Tom Cashman

I am a scientist in the HoloLens research team at Microsoft Cambridge.

I have previously worked on geometric problems in computer graphics and computer vision at the University of Cambridge, the University of Lugano and TranscenData Europe Ltd.

This page gives details on the publications and projects I've worked on. It would be great to hear from you if you have questions or feedback on any of this work.

The Phong Surface: Efficient 3D Model Fitting using Lifted Optimization

Jingjing Shen, Thomas J. Cashman, Qi Ye, Tim Hutton, Toby Sharp, Federica Bogo, Andrew Fitzgibbon, and Jamie Shotton
Proceedings of the European Conference on Computer Vision (ECCV), 2020

Realtime perceptual and interaction capabilities in mixed reality require a range of 3D tracking problems to be solved at low latency on resource-constrained hardware such as head-mounted devices. Indeed, for devices such as HoloLens 2 where the CPU and GPU are left available for applications, multiple tracking subsystems are required to run on a continuous, real-time basis while sharing a single Digital Signal Processor. To solve model-fitting problems for HoloLens 2 hand tracking, where the computational budget is approximately 100 times smaller than an iPhone 7, we introduce a new surface model: the 'Phong surface'. Using ideas from computer graphics, the Phong surface describes the same 3D shape as a triangulated mesh model, but with continuous surface normals which enable the use of lifting-based optimization, providing significant efficiency gains over ICP-based methods. We show that Phong surfaces retain the convergence benefits of smoother surface models, while triangle meshes do not.

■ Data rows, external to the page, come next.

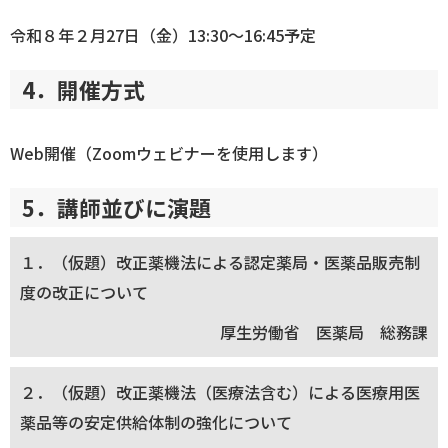
令和８年２月27日（金）13:30～16:45予定
4．開催方式
Web開催（Zoomウェビナーを使用します）
5．講師並びに演題
１．（仮題）改正薬機法による認定薬局・医薬品販売制
度の改正について
厚生労働省 医薬局 総務課
２．（仮題）改正薬機法（医療法含む）による医療用医
薬品等の安定供給体制の強化について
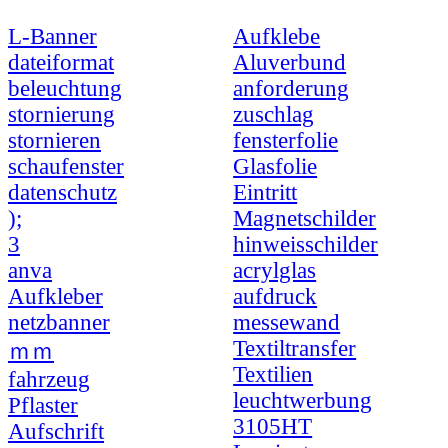
L-Banner
Aufklebe
dateiformat
Aluverbund
beleuchtung
anforderung
stornierung
zuschlag
stornieren
fensterfolie
schaufenster
Glasfolie
datenschutz
Eintritt
);
Magnetschilder
3
hinweisschilder
anva
acrylglas
Aufkleber
aufdruck
netzbanner
messewand
Textiltransfer
ｍｍ
Textilien
fahrzeug
leuchtwerbung
Pflaster
3105HT
Aufschrift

@inproceedings{Shen:2020:TPS,
  title   = {The Phong Surface: Efficient 3D Model Fitting using
             Lifted Optimization},
  author  = {Jingjing Shen and Thomas J. Cashman and Qi Ye and
             Tim Hutton and Toby Sharp and Federica Bogo and Andrew
             Fitzgibbon and Jamie Shotton},
  booktitle = {Proceedings of the European Conference on Computer
               Vision (ECCV)},
  year    = {2020}
}

Efficient and precise interactive hand tracking through joint, continuous optimization of pose and correspondences

Jonathan Taylor, Lucas Bordeaux, Thomas Cashman, Bob Corish, Cem Keskin, Eduardo Soto, David Sweeney, Julien Valentin, Benjamin Luff, Arran Topalian, Erroll Wood, Sameh Khamis, Pushmeet Kohli, Toby Sharp, Shahram Izadi, Richard Banks, Andrew Fitzgibbon and Jamie Shotton
ACM Transactions on Graphics 35(4), pp. #143, 1–12, Proc. SIGGRAPH 2016

Fully articulated hand tracking promises to enable fundamentally new interactions with virtual and augmented worlds, but the limited accuracy and efficiency of current systems has prevented widespread adoption. Today's dominant paradigm uses machine learning for initialization and recovery followed by iterative model-fitting optimization to achieve a detailed pose fit. We follow this paradigm, but make several changes to the model-fitting, namely using: (1) a more discriminative objective function; (2) a smooth-surface model that provides gradients for non-linear optimization; and (3) joint optimization over both the model pose and the correspondences between observed data points and the model surface. While each of these changes may actually increase the cost per fitting iteration, we find a compensating decrease in the number of iterations. Further, the wide basin of convergence means that fewer starting points are needed for successful model fitting. Our system runs in real-time on CPU only, which frees up the commonly over-burdened GPU for experience designers. The hand tracker is efficient enough to run on low-power devices such as tablets. We can track up to several meters from the camera to provide a large working volume for interaction, even using the noisy data from current-generation depth cameras. Quantitative assessments on standard datasets show that the new approach exceeds the state of the art in accuracy. Qualitative results take the form of live recordings of a range of interactive experiences enabled by this new approach.

@article{Taylor:2016:EPI,
  title   = {Efficient and Precise Interactive Hand Tracking
             through Joint, Continuous Optimization of Pose and
             Correspondences},
  author  = {Jonathan Taylor and Lucas Bordeaux and Thomas Cashman
             and Bob Corish and Cem Keskin and Eduardo Soto and
             David Sweeney and Julien Valentin and Benjamin Luff
             and Arran Topalian and Erroll Wood and Sameh Khamis
             and Pushmeet Kohli and Toby Sharp and Shahram Izadi
             and Richard Banks and Andrew Fitzgibbon and
             Jamie Shotton},
  journal = {ACM Transactions on Graphics},
  year    = {2016},
  volume  = {35},
  number  = {4},
  pages   = {\#143, 1--12}
}

What shape are dolphins? Building 3D morphable models from 2D images

Thomas J. Cashman and Andrew W. Fitzgibbon
IEEE Transactions on Pattern Analysis and Machine Intelligence 35(1), pp. 232–244, 2013

3D morphable models are low-dimensional parametrizations of 3D object classes which provide a powerful means of associating 3D geometry to 2D images. However, morphable models are currently generated from 3D scans, so for general object classes such as animals they are economically and practically infeasible. We show that, given a small amount of user interaction (little more than that required to build a conventional morphable model), there is enough information in a collection of 2D pictures of certain object classes to generate a full 3D morphable model, even in the absence of surface texture. The key restriction is that the object class should not be strongly articulated, and that a very rough rigid model should be provided as an initial estimate of the 'mean shape'.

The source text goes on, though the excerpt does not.